The mechanism of proton transport in aqueous solutions known as the Grotthuss mechanism is indispensably linked with the aqueous solvation patterns of the proton. The team offers a novel view and provide a satisfying description for the mechanism of proton transport in water, which has remained elusive for more than two centuries. The study is based on the research of the hydrated proton in water-acetonitrile solutions, where the proton forms well-resolved aqueous solvation patterns which gradually change with the number of water molecules solvating the proton.

Prof. Pines explained that about 15 years ago he discovered that solvating the proton by 4 water molecules in acetonitrile surprisingly does not result in a protonated water tetramer H9+O4, the Eigen cation, named so after the Nobel laurate Manfred Eigen who suggested that H9+O4 is the most stable state of the solvated proton in water, but resembles more closely a protonated water dimer such as the Zundel cation H5+O2, whose existence was first suggested by Georg Zundel. The discovery was verified and was fully exposed in a 2017 Science magazine publication.  Prof. Pines  further examined the aqueous proton in acetonitrile and was able to unequivocally demonstrate that the core of protonated water clusters in solution, including 4-water-molecule clusters, are actually made of the protonated water-dimer strongly hydrogen-bonded to a 3rd water molecule forming together well-defined asymmetric H7+O3 complexes.
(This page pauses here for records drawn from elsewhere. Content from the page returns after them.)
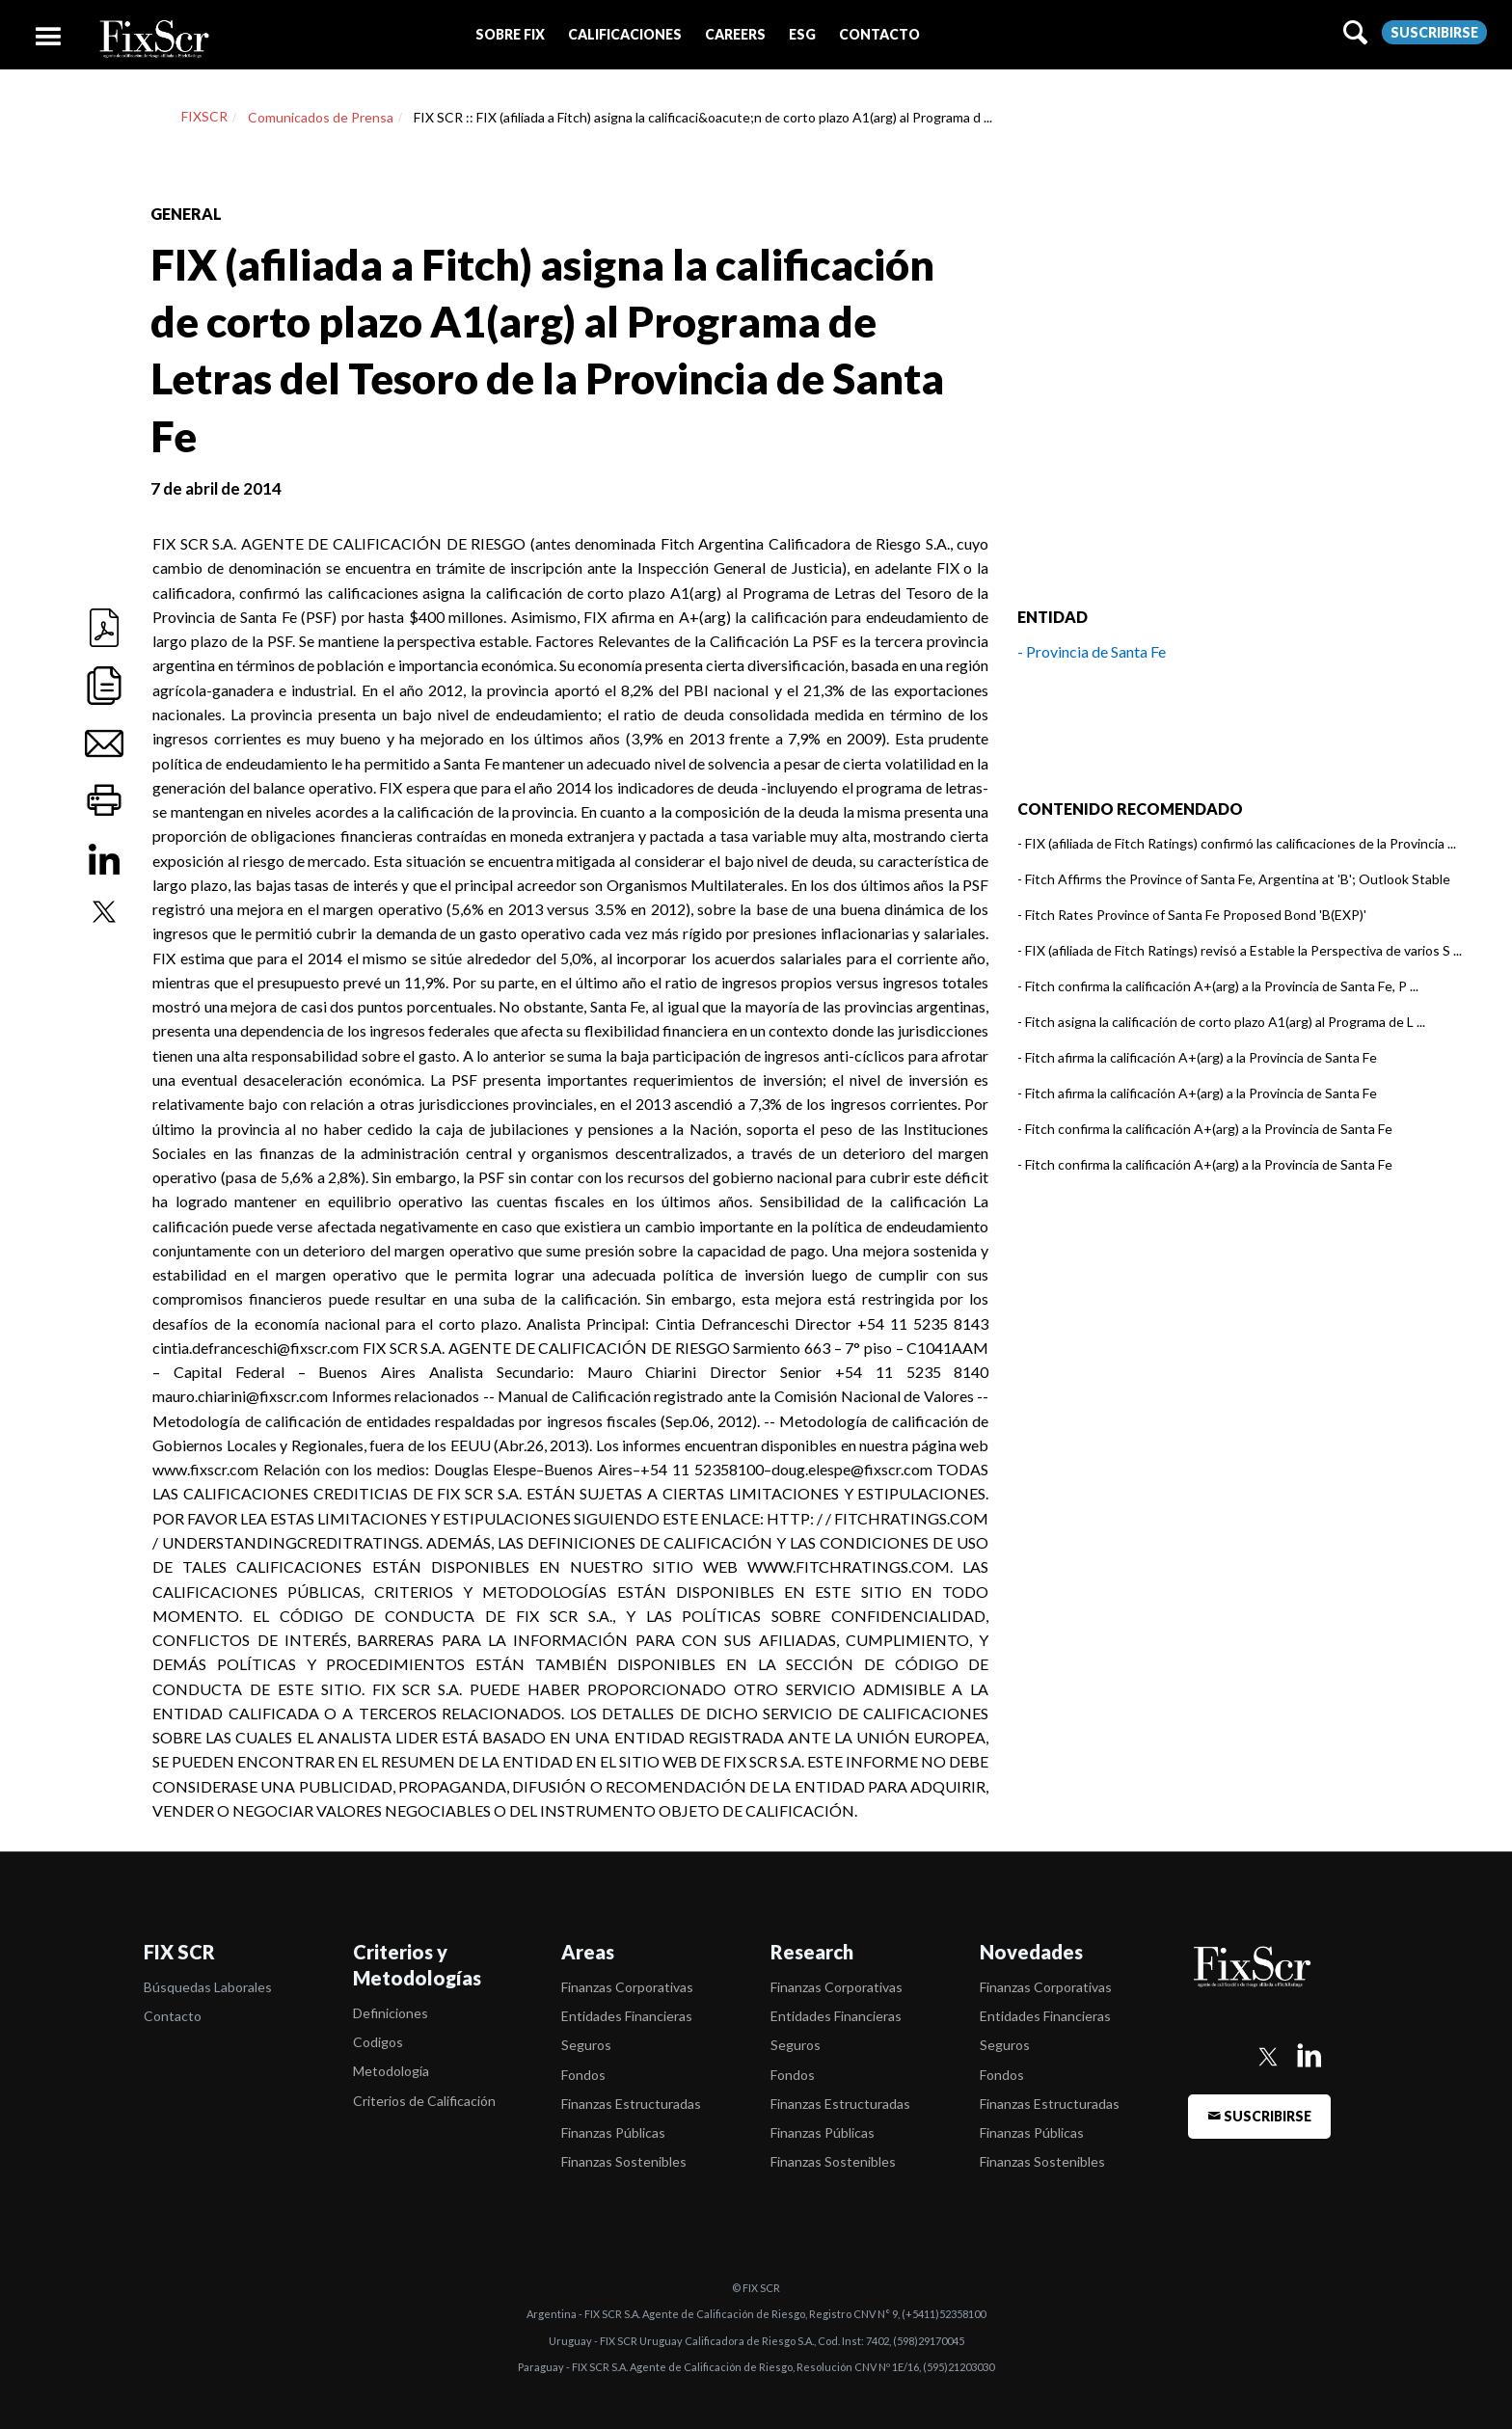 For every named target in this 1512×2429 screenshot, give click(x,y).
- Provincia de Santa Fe (1091, 651)
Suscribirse (1434, 32)
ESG (802, 34)
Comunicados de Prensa (320, 117)
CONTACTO (879, 34)
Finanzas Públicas (613, 2132)
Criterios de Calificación (424, 2100)
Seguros (586, 2045)
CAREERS (735, 34)
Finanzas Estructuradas (631, 2103)
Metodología (391, 2071)
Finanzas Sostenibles (624, 2161)
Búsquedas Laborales (208, 1987)
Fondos (583, 2074)
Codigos (378, 2042)
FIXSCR (204, 116)
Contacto (173, 2016)
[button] (510, 34)
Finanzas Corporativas (627, 1987)
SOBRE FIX (510, 34)
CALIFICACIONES (625, 34)
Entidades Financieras (626, 2016)
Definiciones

The BGU team's landmark discovery of the core H7+O3 structure is backed by a theory proposed by Dr. Benjamin Fingerhut. H7+O3  lends itself by the nature of its chain-like structure to promoting irreversible proton transport in liquid water thus offering a natural mechanistic explanation for the high efficiency of the Grotthuss mechanism.

Additional researchers include: Prof. Pines' team: Eve Kozari, Dr. Mark Sigalov and Dr. Dina Pines and their German colleague Dr. Benjamin P. Fingerhut of the Max-Born-Institut für Nichtlineare Optik und Kurzzeitspektroskopie in Berlin.
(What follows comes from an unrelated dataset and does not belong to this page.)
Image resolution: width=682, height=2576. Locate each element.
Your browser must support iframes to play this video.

The research was supported by the Israel Science Foundation (grant 1587/16), the Deutsche Forschungsgemeinschaft within the mmy Noether Programme (grant FI2034/1‐1) and the European Research Council (ERC) under the European Union's Horizon 2020 research and innovation programme (grant agreement No 802817).


The front cover

The front cover artwork is provided by the groups of Prof. Ehud Pines (BGU, Israel) and Dr. Benjamin Fingerhut (MBI, Berlin). The image shows a scientist integrating experiments with theory for resolving the structural diffusion of the aqueous proton in acetonitrile providing a novel view on the Grotthuss mechanism. Adva Lubrany designed the cover graphics.